= Thomas III of Piedmont =

Italian noble (c. 1246–1282)

Coat of arms of the lordship and principality of Piedmont.

Count Thomas III (c. 1246 – 16 May 1282), called Thomas of Savoy or de Savoie, was the lord of Piedmont and a claimant to the county of Savoy from 1268.

He was the eldest son of Thomas II of Savoy and Beatrice di Fieschi, niece of Pope Innocent IV.
Upon the death of his father, Thomas became Count in his paternal estates in Piedmont.

When his first cousin Boniface, Count of Savoy died in 1263, the 15-year-old Thomas regarded himself as the successor of the deceased, and claimed the county and the headship of the house. However, his late father's younger brother Peter II, Count of Savoy, a sonless nobleman who had resided in England for much of his life, was recognized as count.
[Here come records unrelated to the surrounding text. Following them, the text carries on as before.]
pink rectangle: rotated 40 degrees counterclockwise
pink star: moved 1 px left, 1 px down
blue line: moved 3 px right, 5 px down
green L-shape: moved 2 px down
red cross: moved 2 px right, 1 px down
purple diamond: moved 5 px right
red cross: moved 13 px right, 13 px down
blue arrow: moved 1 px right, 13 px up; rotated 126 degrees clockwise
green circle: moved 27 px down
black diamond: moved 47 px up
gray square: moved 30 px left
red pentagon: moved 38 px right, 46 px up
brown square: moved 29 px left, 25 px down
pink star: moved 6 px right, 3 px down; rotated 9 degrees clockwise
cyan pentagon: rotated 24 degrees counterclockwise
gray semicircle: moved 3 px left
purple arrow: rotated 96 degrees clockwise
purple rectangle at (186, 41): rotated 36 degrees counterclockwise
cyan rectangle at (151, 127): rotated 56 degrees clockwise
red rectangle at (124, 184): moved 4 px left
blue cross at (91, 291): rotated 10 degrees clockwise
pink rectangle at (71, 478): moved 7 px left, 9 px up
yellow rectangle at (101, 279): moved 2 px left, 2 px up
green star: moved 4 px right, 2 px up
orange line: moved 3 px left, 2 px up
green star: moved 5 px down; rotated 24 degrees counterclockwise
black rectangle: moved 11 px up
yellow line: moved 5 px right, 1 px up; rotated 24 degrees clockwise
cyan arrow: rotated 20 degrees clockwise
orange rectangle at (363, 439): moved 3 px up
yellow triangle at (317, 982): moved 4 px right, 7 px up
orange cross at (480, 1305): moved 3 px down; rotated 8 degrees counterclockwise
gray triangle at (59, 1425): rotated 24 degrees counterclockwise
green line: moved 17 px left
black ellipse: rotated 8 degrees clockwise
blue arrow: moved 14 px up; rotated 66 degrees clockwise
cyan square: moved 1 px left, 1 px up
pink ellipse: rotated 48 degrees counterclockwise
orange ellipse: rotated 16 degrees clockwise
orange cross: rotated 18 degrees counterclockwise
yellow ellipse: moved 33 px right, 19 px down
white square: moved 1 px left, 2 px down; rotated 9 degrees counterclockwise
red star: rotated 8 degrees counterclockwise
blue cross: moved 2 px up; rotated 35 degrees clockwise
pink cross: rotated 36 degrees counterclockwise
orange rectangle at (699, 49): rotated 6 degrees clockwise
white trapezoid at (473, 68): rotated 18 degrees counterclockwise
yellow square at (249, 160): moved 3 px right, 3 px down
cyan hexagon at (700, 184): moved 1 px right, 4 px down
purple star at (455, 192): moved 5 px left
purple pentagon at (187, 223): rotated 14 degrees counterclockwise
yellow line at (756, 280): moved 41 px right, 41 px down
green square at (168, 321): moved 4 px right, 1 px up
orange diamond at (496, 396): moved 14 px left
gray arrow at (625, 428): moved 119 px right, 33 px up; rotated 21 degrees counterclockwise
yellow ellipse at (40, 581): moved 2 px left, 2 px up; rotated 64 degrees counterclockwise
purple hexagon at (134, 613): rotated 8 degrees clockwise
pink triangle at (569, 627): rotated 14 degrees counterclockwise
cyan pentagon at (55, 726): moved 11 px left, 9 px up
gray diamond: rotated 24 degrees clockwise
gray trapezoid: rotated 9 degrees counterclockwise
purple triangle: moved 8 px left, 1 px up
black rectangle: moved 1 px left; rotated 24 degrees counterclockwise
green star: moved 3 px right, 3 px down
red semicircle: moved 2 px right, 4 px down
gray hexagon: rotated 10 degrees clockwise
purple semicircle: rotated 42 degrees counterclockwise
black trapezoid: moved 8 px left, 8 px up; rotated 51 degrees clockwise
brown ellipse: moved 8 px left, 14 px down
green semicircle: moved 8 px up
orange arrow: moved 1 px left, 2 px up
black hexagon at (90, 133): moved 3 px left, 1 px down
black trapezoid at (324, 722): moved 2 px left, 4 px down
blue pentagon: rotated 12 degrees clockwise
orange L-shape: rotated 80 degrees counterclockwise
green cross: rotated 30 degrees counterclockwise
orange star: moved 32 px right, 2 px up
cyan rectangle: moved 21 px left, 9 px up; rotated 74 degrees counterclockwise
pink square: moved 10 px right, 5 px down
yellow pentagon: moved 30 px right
After Peter's death in 1268, Thomas continued his claim although Philip of Savoy, archbishop of Lyon, the youngest surviving brother of his father and also sonless, succeeded in the county and was recognized.

Thomas III, as he was the eldest son and heir of Thomas II, felt an injustice in being surpassed by younger brothers of his father, and claimed unsuccessfully Savoy from his uncles.

Thomas III married in 1274 to Guia of Burgundy, the stepdaughter of his uncle Philip I of Savoy and they had five children:
1. Philip, first of the line of Savoy-Achaea, lasting from 1285 to 1418
2. Peter
3. Thomas
4. Amadeus
5. William

Philip and Thomas were in dispute much of their reigns 1268–82. Thomas' marriage was a rather unsuccessful attempt to patch up things and get Philip to recognize hims as the successor in Savoy, which would have belonged to Thomas, him being the eldest son of Thomas II and thus the founder of the genealogically senior line of the House of Savoy. Philip's will charged his niece Eleanor of Provence and her son King Edward I of England with the inheritance of Savoy.

Thomas III was fatally wounded in a border dispute with Humbert I of Viennois in 1282.